Abstract

With the rapid proliferation of mobile telephony and the establishment of an IT-enabled payment and settlement system, Bangladesh, nowadays, is experiencing a meteoric rise in the usage of mobile financial services (MFS). As more and more people are opting to use this service, a huge number of mobile accounts are opened every day and a substantial amount of money is deposited, withdrawn and transferred frequently through the mobile network. This ever-increasing amount of mobile money flowing through the network may have a sizeable impact on the overall money supply of the country. Thus far, no systematic study has been conducted to quantify the impact of the mobile money on the conventional money supply of Bangladesh. In this study, we attempt to quantify the contribution of mobile money on the money supply which is an important quantity-based anchor of monetary policy in Bangladesh.
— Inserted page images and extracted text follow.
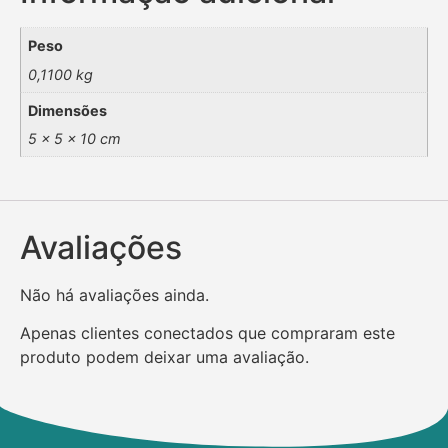
Peso
0,1100 kg
Dimensões
5 × 5 × 10 cm
Avaliações
Não há avaliações ainda.
Apenas clientes conectados que compraram este
produto podem deixar uma avaliação.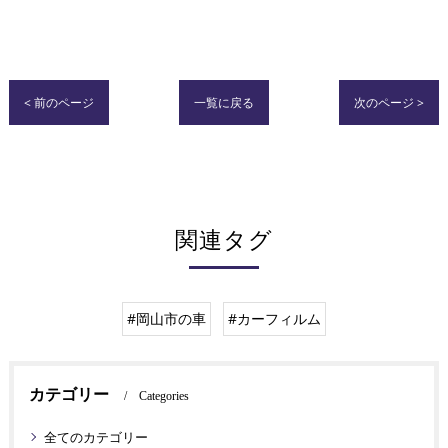
< 前のページ
一覧に戻る
次のページ >
関連タグ
#岡山市の車
#カーフィルム
カテゴリー
Categories
全てのカテゴリー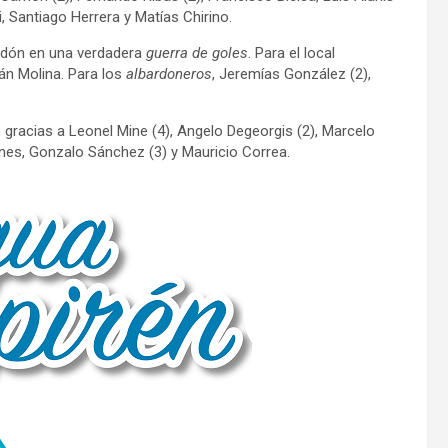
i, Santiago Herrera y Matías Chirino.
ardón en una verdadera
guerra de goles
. Para el local
án Molina. Para los
albardoneros
, Jeremías González (2),
, gracias a Leonel Mine (4), Angelo Degeorgis (2), Marcelo
iones, Gonzalo Sánchez (3) y Mauricio Correa.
Apart from quantifying the impact of digital (mobile) money on the money supply, we also qualitatively discuss its implication on another price-based nominal anchor of monetary policy in Bangladesh, i.e., interest rate. Moreover, in recent times, the government of Bangladesh has capped market interest rate with an intent to boost up business activities and in doing so, it (the government) has irrevocably broken the money market equilibrium which may result into dead-weight loss according to economic theory. Here, we qualitatively argue that financial inclusion through MFS has the potential to substantially reduce market interest rate without any manual intervention by significantly adding to the money supply which is supposed to be resulted into a reduced interest rate as an eventual consequence.